Published: 05 Mar 2025, Last Modified: 31 Jan 2026ICLR 2025 Workshop DL4CEveryoneRevisionsCC BY 4.0
Abstract: A code retrieval-augmented generation (RAG) framework that accepts natural language (NL) queries and generates responses from relevant code contexts is crucial for enhancing developer productivity. However, building a code RAG system is inherently challenging due to the hierarchical structure and complex semantics of source code, especially with resource-constrained infrastructures.
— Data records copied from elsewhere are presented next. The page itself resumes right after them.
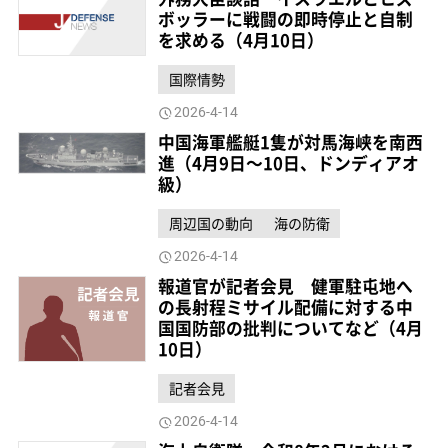
ボッラーに戦闘の即時停止と自制
を求める（4月10日）
国際情勢
2026-4-14
中国海軍艦艇1隻が対馬海峡を南西
進（4月9日～10日、ドンディアオ
級）
周辺国の動向
海の防衛
2026-4-14
報道官が記者会見 健軍駐屯地へ
の長射程ミサイル配備に対する中
国国防部の批判についてなど（4月
10日）
記者会見
2026-4-14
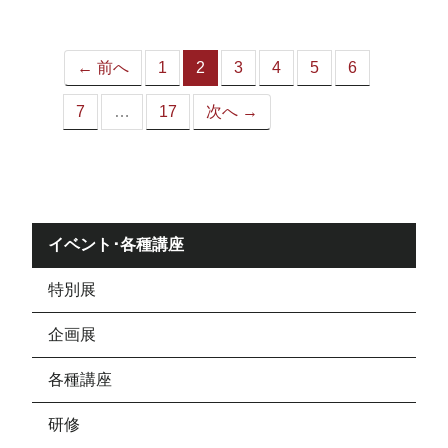
ジ）
← 前へ
1
2
3
4
5
6
（こ
の
7
…
17
次へ →
ペ
ー
ジ）
イベント･各種講座
特別展
企画展
各種講座
研修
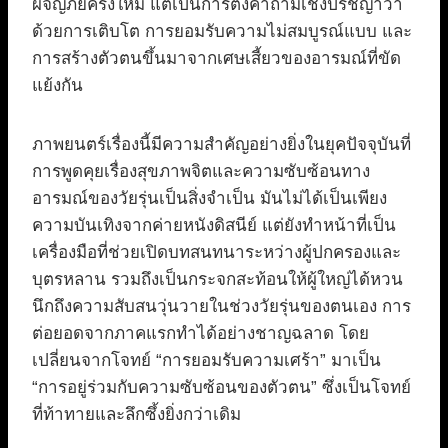
ผจญภัยครั้งใหม่ แต่เป็นการตั้งคำถามเชิงปรัชญาว่า
ด้วยการเติบโต การยอมรับความไม่สมบูรณ์แบบ และ
การสร้างตัวตนขึ้นมาจากเศษเสี้ยวของอารมณ์ที่ขัด
แย้งกัน
ภาพยนตร์เรื่องนี้มีความสำคัญอย่างยิ่งในยุคปัจจุบันที่
การพูดคุยเรื่องสุขภาพจิตและความซับซ้อนทาง
อารมณ์ของวัยรุ่นเป็นสิ่งจำเป็น มันไม่ได้เป็นเพียง
ความบันเทิงจากค่ายหนังดิสนีย์ แต่ยังทำหน้าที่เป็น
เครื่องมือที่ช่วยเปิดบทสนทนาระหว่างผู้ปกครองและ
บุตรหลาน รวมถึงเป็นกระจกสะท้อนให้ผู้ใหญ่ได้หวน
นึกถึงความสับสนวุ่นวายในช่วงวัยรุ่นของตนเอง การ
ต่อยอดจากภาคแรกทำได้อย่างชาญฉลาด โดย
เปลี่ยนจากโจทย์ “การยอมรับความเศร้า” มาเป็น
“การอยู่ร่วมกับความซับซ้อนของตัวตน” ซึ่งเป็นโจทย์
ที่ท้าทายและลึกซึ้งยิ่งกว่าเดิม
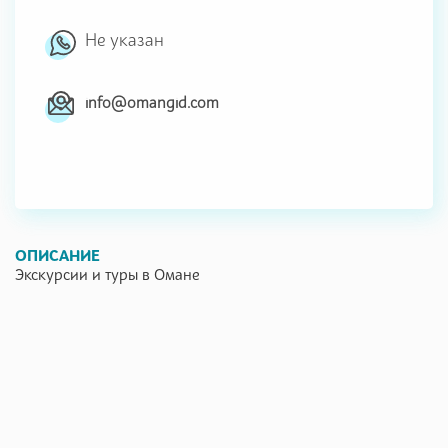
Не указан
info@omangid.com
ОПИСАНИЕ
Экскурсии и туры в Омане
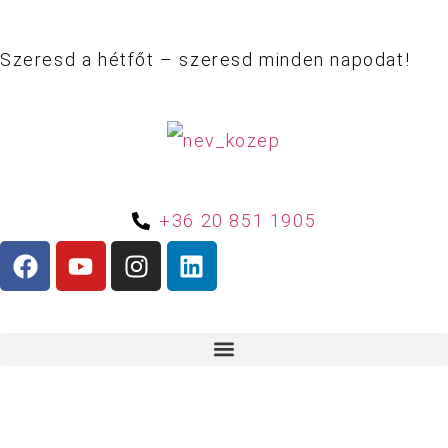
Szeresd a hétfőt – szeresd minden napodat!
+36 20 851 1905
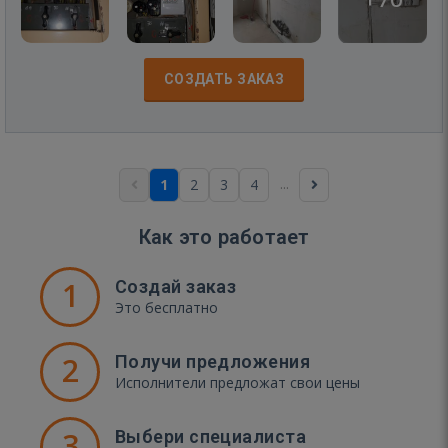
СОЗДАТЬ ЗАКАЗ
...
1
2
3
4
Как это работает
1
Создай заказ
Это бесплатно
2
Получи предложения
Исполнители предложат свои цены
3
Выбери специалиста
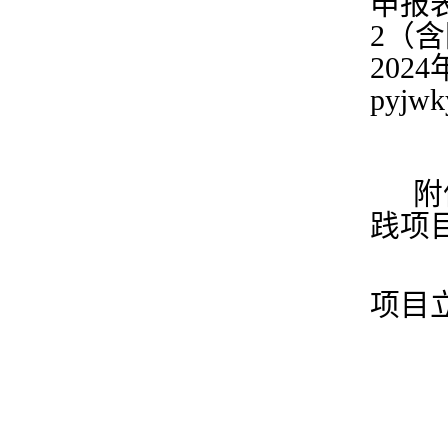
申报
2
（含
2024
pyjw
附
践项
项目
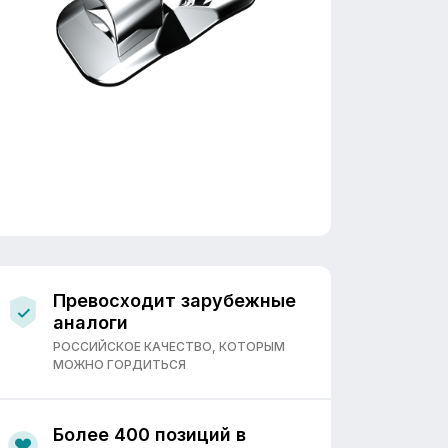
Превосходит зарубежные
аналоги
РОССИЙСКОЕ КАЧЕСТВО, КОТОРЫМ
МОЖНО ГОРДИТЬСЯ
Более 400 позиций в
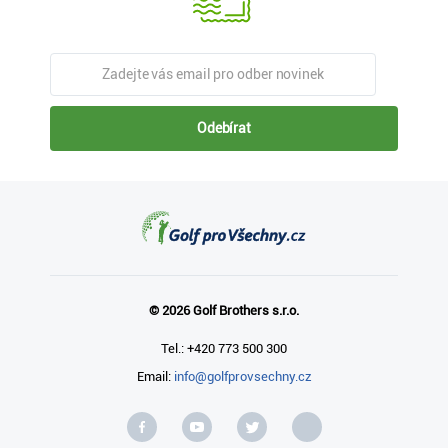
Odebírat
© 2026 Golf Brothers s.r.o.
Tel.: +420 773 500 300
Email:
info@golfprovsechny.cz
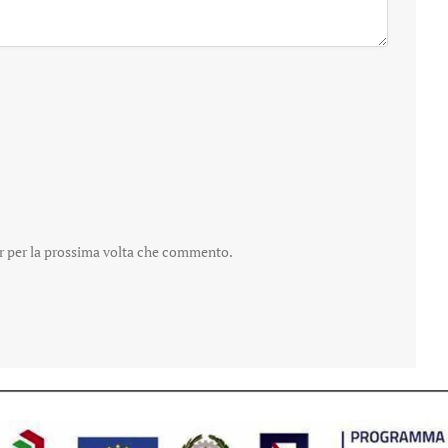
er per la prossima volta che commento.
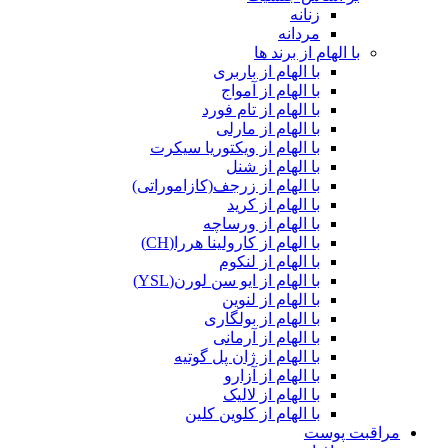
زنانه
مردانه
با الهام از برند ها
با الهام از باربری
با الهام از آمواج
با الهام از تام فورد
با الهام از مارلی
با الهام از ویکتوریا سیکرت
با الهام از شنل
با الهام از زرجف(کازاموراتی)
با الهام از کرید
با الهام از ورساچه
با الهام از کارولینا هررا(CH)
با الهام از لنکوم
با الهام از ایو سن لورن(YSL)
با الهام از لنوین
با الهام از بولگاری
با الهام از آرمانی
با الهام از ژان پل گوتیه
با الهام از آزارو
با الهام از لالیک
با الهام از کلوین کلین
مراقبت پوست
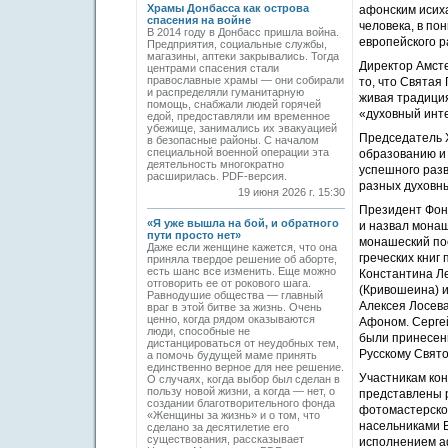
Храмы Донбасса как острова
афонским исих
спасения на войне
человека, в по
В 2014 году в Донбасс пришла война.
европейского р
Предприятия, социальные службы,
магазины, аптеки закрывались. Тогда
Директор Амсте
центрами спасения стали
православные храмы — они собирали
то, что Святая
и распределяли гуманитарную
живая традиция
помощь, снабжали людей горячей
«духовный инте
едой, предоставляли им временное
убежище, занимались их эвакуацией
Председатель 
в безопасные районы. С началом
специальной военной операции эта
образованию и 
деятельность многократно
успешного разв
расширилась. PDF-версия.
разных духовны
19 июня 2026 г. 15:30
Президент Фон
«Я уже вышла на бой, и обратного
и назвал монаш
пути просто нет»
монашеский по
Даже если женщине кажется, что она
греческих книг
приняла твердое решение об аборте,
есть шанс все изменить. Еще можно
Константина Ле
отговорить ее от рокового шага.
(Кривошеина) и
Равнодушие общества — главный
Алексея Лосева
враг в этой битве за жизнь. Очень
ценно, когда рядом оказываются
Афоном. Серге
люди, способные не
были принесен
дистанцироваться от неудобных тем,
Русскому Свят
а помочь будущей маме принять
единственно верное для нее решение.
Участникам ко
О случаях, когда выбор был сделан в
пользу новой жизни, а когда — нет, о
представлены р
создании благотворительного фонда
фотомастерско
«Женщины за жизнь» и о том, что
насельниками В
сделано за десятилетие его
существования, рассказывает
исполнением аф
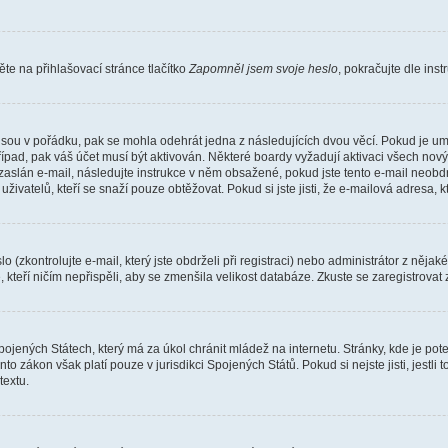
e na přihlašovací stránce tlačítko
Zapomněl jsem svoje heslo
, pokračujte dle ins
jsou v pořádku, pak se mohla odehrát jedna z následujících dvou věcí. Pokud je um
řípad, pak váš účet musí být aktivován. Některé boardy vyžadují aktivaci všech nov
yl zaslán e-mail, následujte instrukce v něm obsažené, pokud jste tento e-mail neobd
uživatelů, kteří se snaží pouze obtěžovat. Pokud si jste jisti, že e-mailová adresa, k
(zkontrolujte e-mail, který jste obdrželi při registraci) nebo administrátor z něja
, kteří ničím nepřispěli, aby se zmenšila velikost databáze. Zkuste se zaregistrovat
ojených Státech, který má za úkol chránit mládež na internetu. Stránky, kde je po
nto zákon však platí pouze v jurisdikci Spojených Států. Pokud si nejste jisti, jestl
extu.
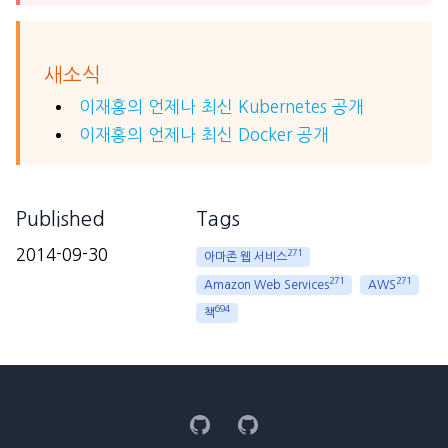
새소식
이재홍의 언제나 최신 Kubernetes 공개
이재홍의 언제나 최신 Docker 공개
Published
Tags
2014-09-30
271
아마존 웹 서비스
271
271
Amazon Web Services
AWS
694
책
GitHub
GitHub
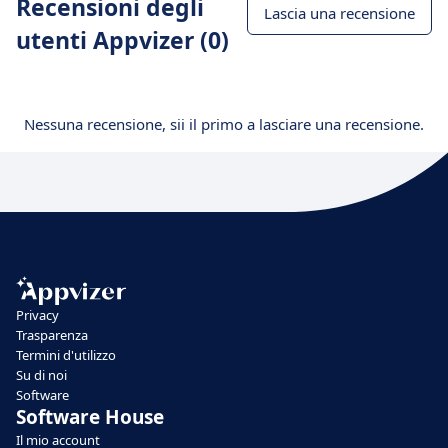
Recensioni degli
Lascia una recensione
utenti Appvizer (0)
Nessuna recensione, sii il primo a lasciare una recensione.
Privacy
Trasparenza
Termini d'utilizzo
Su di noi
Software
Software House
Il mio account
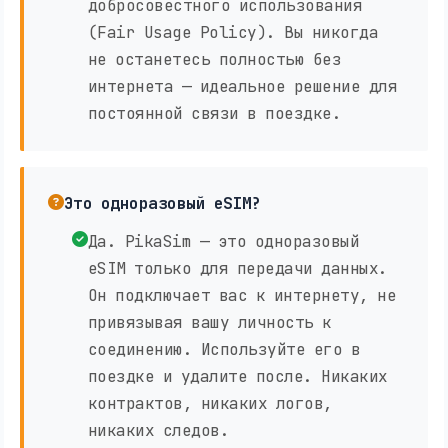
добросовестного использования
(Fair Usage Policy). Вы никогда
не останетесь полностью без
интернета — идеальное решение для
постоянной связи в поездке.
Это одноразовый eSIM?
Да. PikaSim — это одноразовый
eSIM только для передачи данных.
Он подключает вас к интернету, не
привязывая вашу личность к
соединению. Используйте его в
поездке и удалите после. Никаких
контрактов, никаких логов,
никаких следов.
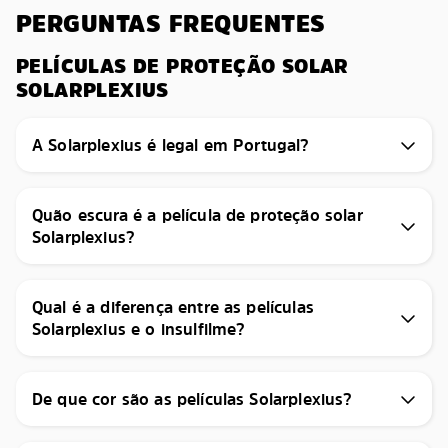
PERGUNTAS FREQUENTES
PELÍCULAS DE PROTEÇÃO SOLAR
SOLARPLEXIUS
A Solarplexius é legal em Portugal?
Quão escura é a película de proteção solar
Solarplexius?
Qual é a diferença entre as películas
Solarplexius e o insulfilme?
De que cor são as películas Solarplexius?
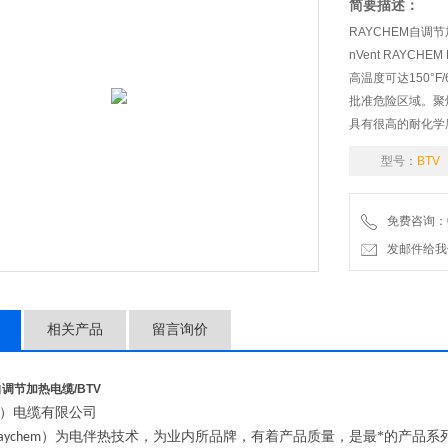
简要描述：
RAYCHEM自调节
nVent RAY
高温度可达150°F
批准危险区域。聚
具有很高的耐化学
型号：
BTV
免费咨询：07
发邮件给我们：wo
相关产品
留言询价
M自调节加热电缆
/BTV
）电缆有限公司
）为电伴热技术，为业内所品牌，有着产品质量，是最*的产品系
aychem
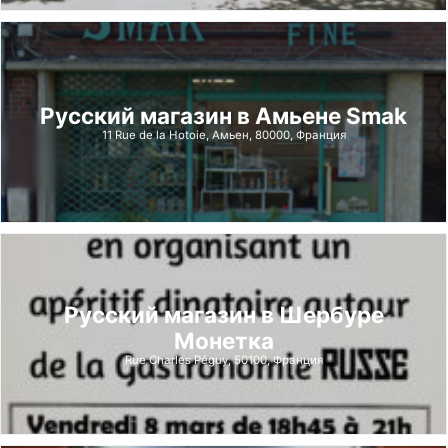
Русский магазин в Амьене Smak
11 Rue de la Hotoie, Амьен, 80000, Франция
Русский магазин в Шербуре
Монетка
Rue Charles Péguy, 50100, Франция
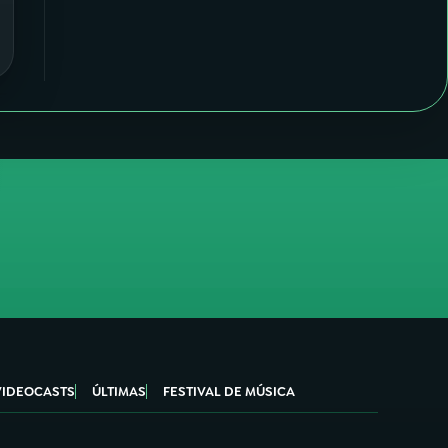
VIDEOCASTS
ÚLTIMAS
FESTIVAL DE MÚSICA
To address this, we introduce CODE2JSON, a zero-shot technique that leverages LLMs for extracting NL representations from code via semantic parsing. CODE2JSON serves as a programming language (PL)-agnostic feature extractor. We evaluate CODE2JSON on six programming language —Python, Ruby, C++, Go, Java, and JavaScript—using approximately 125K records from eight widely used benchmark datasets, including HumanEval-X, MBPP, COIR, DS-1000, CSN, and ODEX. We examine the performance of CODE2JSON in different RAG setups for code retrieval and code generation tasks from NL queries. We explore nine retrieval models, encompassing sparse retrieval (e.g., BM25), text embeddings (e.g., BGE-Large), and code embeddings (e.g., CodeBERT), along with three LLMs: DeepSeekCoder-7B, Llama-3-8B, and Phi-2. Our findings indicate that CODE2JSON-assisted RAG outperforms the baseline approach in more than 50% of code retrieval and code generation tasks.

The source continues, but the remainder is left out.